Have you ever taken part in a three-legged race? In this tricky School Sports Day favourite, forward momentum alone is not the key to success. In fact, the race rarely goes well until the participants are able to synchronise their collective stride. Novices can probably shuffle along at walking pace without tripping, but running at speed takes concentration and a collective commitment to the work at hand.
Team-working in business is not dissimilar. Unless activity is acutely focused, energy and resources are dissipated, because forward momentum alone is not the key to success. In our experience, the recent evolution of Sales and Marketing practices indicates a pressing need for greater integration and synergy. Successful organisations have already adopted a coordinated approach, ensuring that energy and resources are acutely focused on the goal of the ‘signed deal’. A win for both departments.
The bottom line is that a signed deal is a measure of success for both Sales AND Marketing.
In less successful organisations, Sales and Marketing teams work in silos, and too often position themselves as rival factions. Critically, they do not recognise the commonality of their goals, or take the time to understand the challenges and needs of the other side. Poor collaboration can cause marketing messages to become disconnected from both the marketplace and the requirements of the Sales team. On the Sales side, lack of cooperation leads to ineffective Lead and Contact handling, Lead leakage, low Opportunity conversions and deteriorating confidence in the Marketing practice. Clearly this is a lose-lose scenario, and one that organisations of all sizes should work to avoid. Equitable collaboration in communicating both technical and commercial benefits is critical to marketplace success. And responding creatively to customer and prospect business challenges ensures that objection handling is in place to enable new sales and up-selling.
Sales people have a unique skillset. They are warriors in a hostile environment, who thrive when ‘winning’ and not merely surviving the tough competitive onslaught. Revenue targets sometimes seem unachievable, and the pressure to close deals and come up with the next up-sell is immense. Under these conditions, Sales people need all the help, support, encouragement and GTM tools they can get. But old habits die hard. We’ve heard very experienced Sales colleagues over the years joking that the Marketing team were ‘the people who spend their days colouring in with crayons’. In reality, the Marketing discipline has changed beyond recognition, and has become highly technical, analytical, and evidence-based.

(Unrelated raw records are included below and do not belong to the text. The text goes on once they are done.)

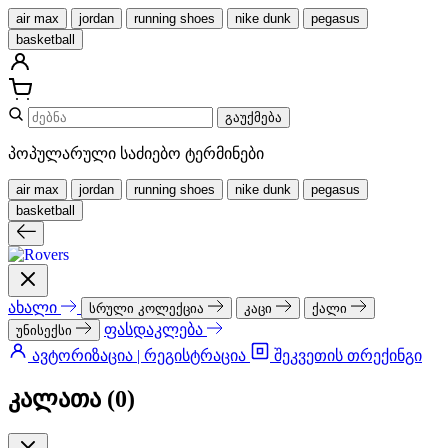
air max
jordan
running shoes
nike dunk
pegasus
basketball
გაუქმება
პოპულარული საძიებო ტერმინები
air max
jordan
running shoes
nike dunk
pegasus
basketball
ახალი
სრული კოლექცია
კაცი
ქალი
ფასდაკლება
უნისექსი
ავტორიზაცია | რეგისტრაცია
შეკვეთის თრექინგი
კალათა (
0
)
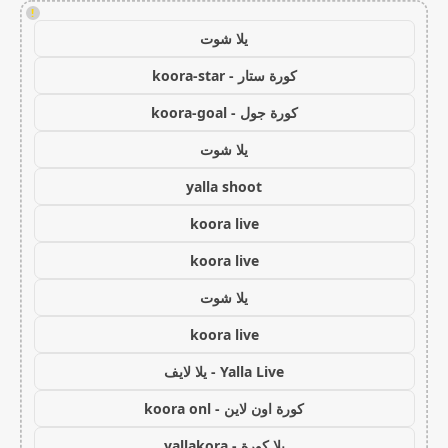
!
يلا شوت
كورة ستار - koora-star
كورة جول - koora-goal
يلا شوت
yalla shoot
koora live
koora live
يلا شوت
koora live
Yalla Live - يلا لايف
كورة اون لاين - koora onl
يلا كورة - yallakora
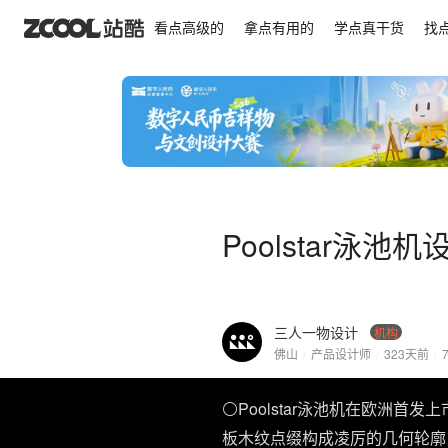
Poolstar泳池机设计|已量产上市
看点高级的
拿点有用的
学点真干货
找
Poolstar泳池
三人一物设计
机构
佛山
/
产品设计师
/
323天前
/
⚪️Poolstar泳池机在​​欧
板​​木纹点缀构成凌厉的几何轮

When working collaboratively, Marketers can help prepare their champions with carefully crafted questions, excellent value proposition content, elevator pitches, competitive knock-offs, customer case study sound bites ... and more. Marketers are required to have a firm hand on the analytics of the company website, all social media channels, data-driven decision models, continual assessment of the messages that are resonating with customers, prospects and industry analysts. Not to mention high quality content creation and editing skills, and the ability to elicit cooperation and input from the Senior Management team. Effective marketing generates interest in a busy global marketplace, and acquires leads of excellent quality for the Sales team. This drives Sales Funnel growth and the probability of Opportunity conversion.
Sales and Marketing are two sides of the same coin. And if they can synchronise their collective stride, take a fresh look at their working relationship and cultivate a new appreciation of their respective skills and experience, the race can be won.